In his office near Parliament, the British minister of agriculture and food, Jeff Rooker, spoke of the differences in farming between the two countries.
"In America, you grow your food in the prairies, and your countryside is in national parks nearly as big as the United Kingdom," Rooker said. "When you mix food fears with environmental concerns," he added, "you get a powerful cocktail."
The British government has steadfastly supported testing the altered crops, but it has taken a beating for that support. A special government unit set up last week to handle the public unrest was met with a tabloid headline: "OUTRAGE OVER GM SPIN TEAM."
Science vs. anti-science
At the stately Reform Club in London, one of the "gentlemen's clubs" where the well-heeled British gather in red leather wing chairs to chat, Dr. William Asscher offered this assessment of the anti-genetic food movement in his country: "It's unstoppable, absolutely unstoppable. It has to do with the British bulldog mentality in which we must know everything for ourselves."

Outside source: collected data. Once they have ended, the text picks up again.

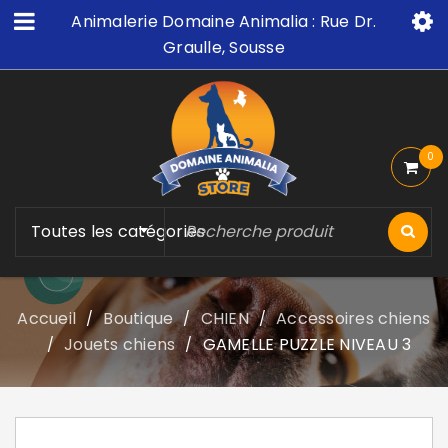
Animalerie Domaine Animalia : Rue Dr.
Graulle, Sousse
0
Toutes les catégories
Accueil
Boutique
CHIEN
Accessoires chiens
/
/
/
Jouets chiens
GAMELLE PUZZLE NIVEAU 3
/
/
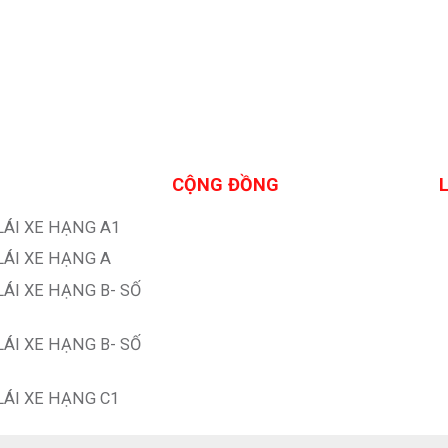
CỘNG ĐỒNG
LÁI XE HẠNG A1
LÁI XE HẠNG A
LÁI XE HẠNG B- SỐ
LÁI XE HẠNG B- SỐ
LÁI XE HẠNG C1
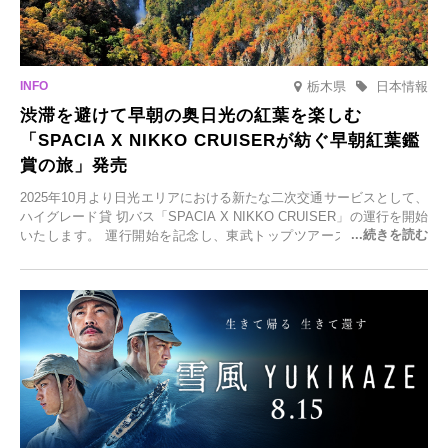
栃木県
日本情報
渋滞を避けて早朝の奥日光の紅葉を楽しむ
「SPACIA X NIKKO CRUISERが紡ぐ早朝紅葉鑑
賞の旅」発売
2025年10月より日光エリアにおける新たな二次交通サービスとして、
ハイグレード貸 切バス「SPACIA X NIKKO CRUISER」の運行を開始
いたします。 運行開始を記念し、東武トップツアーズ株式会社では
「SPACIA X NIKKO CRUISERが紡ぐ 早朝紅葉鑑賞の旅」を企画、
2025年9月12日(金)より発売いたします。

Asscher, who heads the 150,000-member British Medical Association, added to that momentum in May with an association report that warned: "We cannot, at present, know whether there are any serious risks to the environment or to human health involved in producing GM [genetically modified] crops or consuming GM food products."
If Britain's attitude is anti-science, which many people believe, the antidote may have to be science itself. Steps in that direction are beginning to occur. Since spring, several reports from government agencies or scientific groups have dismissed rampant public fears.
Ten days ago, Britain's John Innes Center may have done more for genetic engineering than all the reports put together with a discovery hailed with this headline: "Stunted GM crop may help feed world."
Writing in the journal Nature, the John Innes scientists reported finding the gene in wheat that controls the height of plants. This is important because if it proves to be transferable, it could enable rice and other plants to direct more of their energy toward producing grain and less toward unnecessarily high stalks. And that could be successful in combating hunger.
Genetic engineering's potential to feed hungry people won't be a winning argument alone in places like England and in many nations in Western Europe, which enjoy more than enough food already. Not until DNA manipulation improves the wholesomeness or nutrition of food or otherwise makes products of clear benefit to people will the furor in his country subside, said Rooker, the British agriculture minister.
"If they come up with something that is clearly perceived to help the consumer, then I think that will crack it. But as long as the products benefit only the farmer and the chemical companies, there's going to be a suspicion," he said.